I'm hopeful. Isn't that the best way to be?
Kevin and I had our first counseling session together in a long time. I want to work on anger issues and how they affect my parenting, and he wants to support me, and we BOTH have tremendous loads of crap from our childhoods to deal with - and the good news is: it's possible! It's possible to deal with it. And to heal. And to improve. That news is the highlight of my year.
I'm loving my children. On the eve of turning 41, they are ages 10, 8, 6, and 3. They are funny, sweet, smart, loving reflections of the joy of the Lord. I can't wait to hug and kiss them on my birthday tomorrow.
I'm able to run. For yet another birthday. And I have a neighbor nice enough to run with me each time we are both willing to put down the snack foods and put on the running shoes. I still love running more than I hate running, and that keeps me getting out there.
I'm excited about the cake and ice cream. From age one aaaaaaaaaaalllll the way until tonight, I have loved cake and ice cream. And it's even sweeter when it's in honor of a birthday celebration.

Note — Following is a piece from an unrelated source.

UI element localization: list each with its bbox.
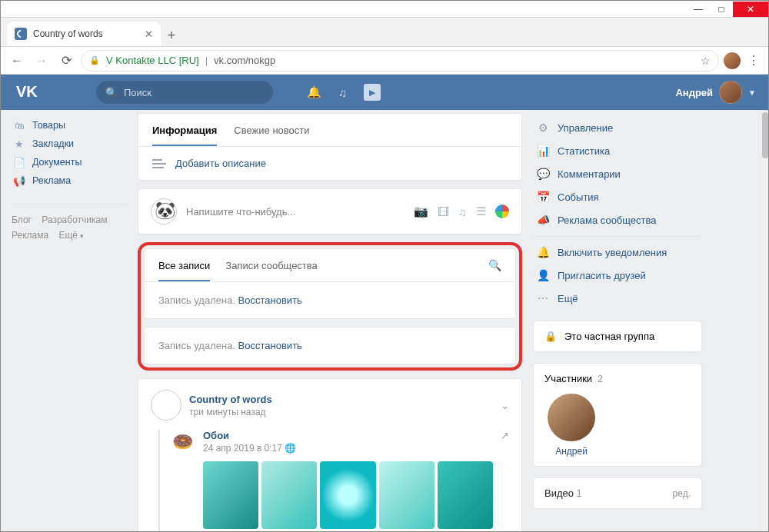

I have purpose. I seek to grow in my love for God every day. I want to be a better wife, and have fun with my husband and our kids. I homeschool with conviction (and am ELATED when next year's pieces of curriculum arrive in my mailbox one by one). I maintain and improve our home. I buy portions of grass-fed beef; strive to improve at sewing; read good books; want to grow closer to my friends; try to do Weight Watchers, then screw up, then try to do Weight Watchers again; organize closets; analyze relationships; and continue to pray for everyone I love and plenty of people I don't even know.
All that oughtta keep me going another year, huh?